Um passeio escolar transformou-se em um pesadelo para uma família na China.
Em 12 de novembro do ano passado, durante uma visita ao Museu de Ciência e Tecnologia de Xiangyang, na província de Hubei, uma menina foi atingida no rosto por um robô que participava de um espetáculo no local.
As sequelas do acidente, reveladas pelo jornal local Yangtse Evening Post, mudaram a rotina da criança e deram início a uma longa disputa judicial por uma indenização.
Segundo o relato oficial, o robô "deu subitamente um pontapé e atingiu-a no rosto" durante a apresentação.
O museu admitiu a falha e afirmou ao jornal que o operador da máquina "não avaliou corretamente a distância de segurança" no momento da apresentação, o que resultou na agressão.
A menina sangrou imediatamente e foi encaminhada ao hospital, onde precisou de pontos na região do lábio superior.
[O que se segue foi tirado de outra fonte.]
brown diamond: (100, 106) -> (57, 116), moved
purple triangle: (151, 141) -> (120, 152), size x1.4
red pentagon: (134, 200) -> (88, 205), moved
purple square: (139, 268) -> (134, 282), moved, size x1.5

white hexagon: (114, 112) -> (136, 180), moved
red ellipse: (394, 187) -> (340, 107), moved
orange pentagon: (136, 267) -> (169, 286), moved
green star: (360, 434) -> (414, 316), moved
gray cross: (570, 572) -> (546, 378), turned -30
“Um dente da frente foi arrancado, outro ficou solto e acabou por cair mais tarde, e os danos nas gengivas levaram à perda de dois dentes de leite adicionais durante o tratamento subsequente", detalhou a publicação.
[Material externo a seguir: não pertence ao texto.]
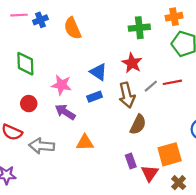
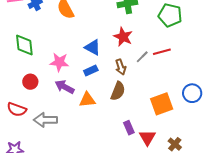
brown arrow: (127, 95) -> (121, 67), size x0.7
brown semicircle: (138, 125) -> (118, 91), moved
orange triangle: (85, 143) -> (87, 100), moved
orange square: (170, 154) -> (162, 104), moved

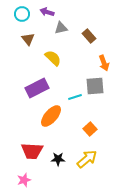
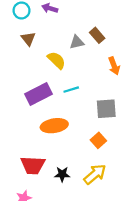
gray triangle: (61, 28) -> (77, 42), moved
gray square: (95, 86) -> (106, 109), moved
cyan line: (75, 97) -> (71, 90), moved
orange ellipse: (51, 116) -> (54, 126), turned 40

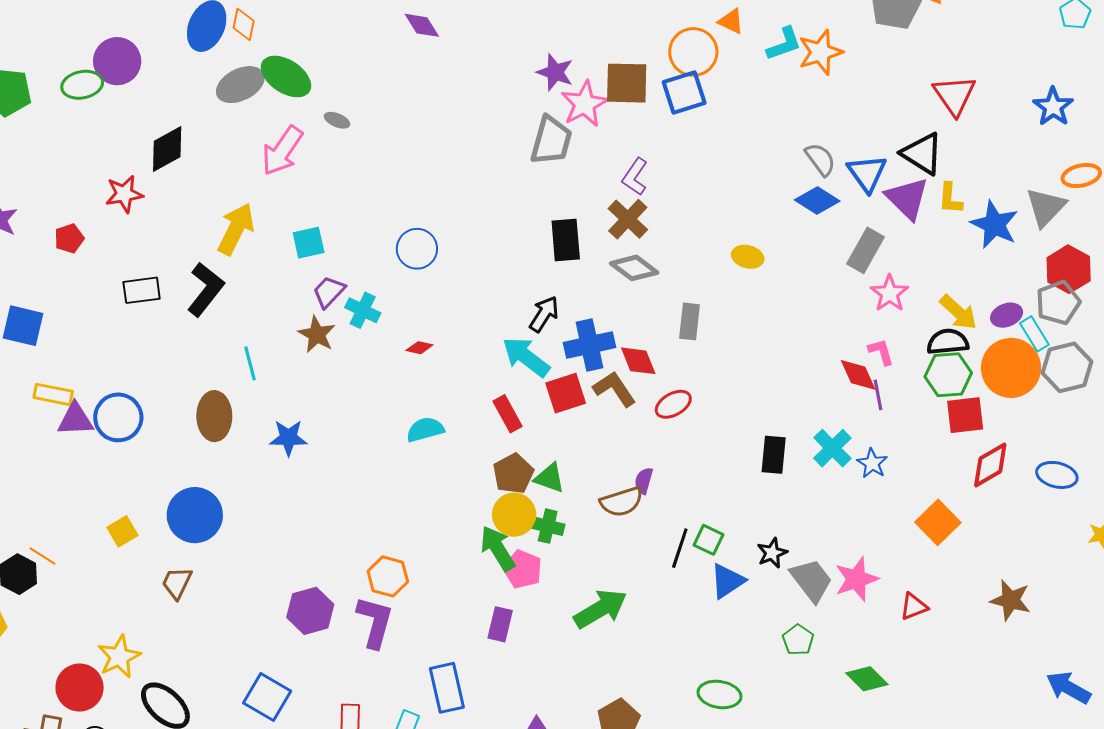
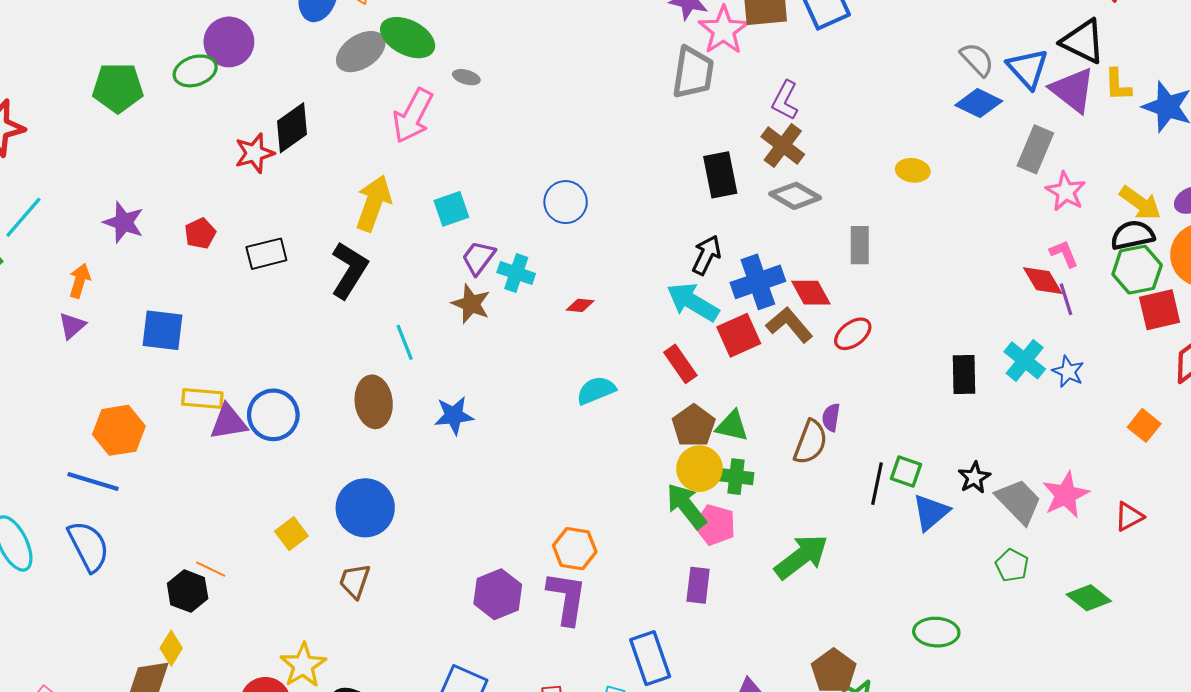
red star: (124, 194) -> (254, 153), moved
black rectangle: (142, 290) -> (266, 254), moved
brown semicircle: (622, 502) -> (811, 442), turned -45
orange square: (938, 522) -> (1144, 425), size x0.7

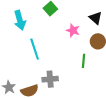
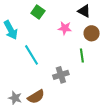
gray cross: (50, 79) -> (61, 75), moved

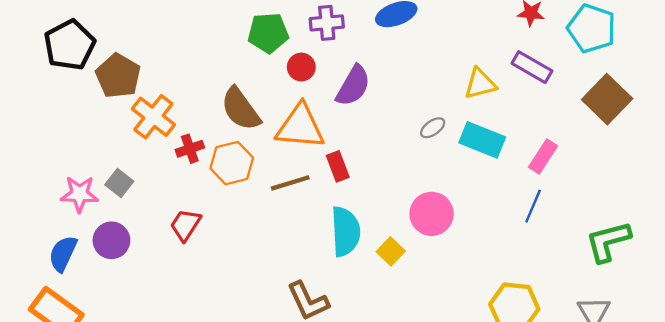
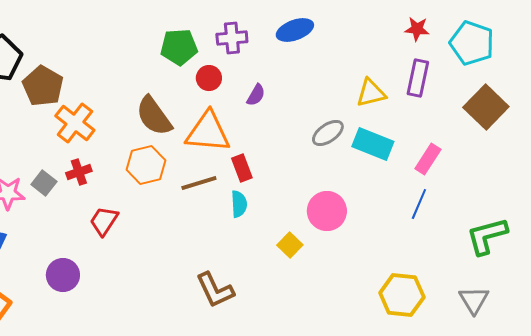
purple rectangle: (532, 67) -> (418, 78), turned 72
purple semicircle: (353, 86) -> (256, 95), size x0.6
gray ellipse: (433, 128) -> (328, 133), size x1.4
red cross: (190, 149) -> (79, 172), moved
cyan semicircle: (345, 232) -> (239, 204), moved, size x0.6
purple circle: (111, 240) -> (63, 275), moved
A mãe da criança atingida, identificada apenas pelo sobrenome Wang, relata que o sofrimento se estendeu muito além do dia do acidente.
Nos últimos seis meses, a filha "tem vivido maioritariamente à base de uma dieta líquida" e "tem sofrido com frequentes inflamações nas gengivas e febres altas".
Além disso, a responsável destaca que as cicatrizes faciais causam um impacto negativo considerável no bem-estar psicológico da criança.
Passados nove meses do incidente, a falta de um acordo sobre a compensação financeira pelo ocorrido mantém o caso em aberto.
A empresa responsável pelo robô, a Hefei And Exhibition, ofereceu 20 mil yuan (cerca de R$ 15 mil), além do pagamento das despesas médicas.
A família, contudo, considera o montante insuficiente e exige um pagamento único de 150 mil yuan (mais de R$ 100 mil) para cobrir os custos contínuos de recuperação e procedimentos estéticos.
Diante do impasse, a companhia recomendou que a família "recorra à via judicial para resolver o assunto".
Preocupada, Wang lamenta que, mesmo após os cuidados médicos, o lábio da filha "continua assimétrico".
A mãe teme ainda que as marcas faciais prejudiquem o futuro da criança em carreiras que demandam exames médicos rigorosos, como a polícia ou academias militares.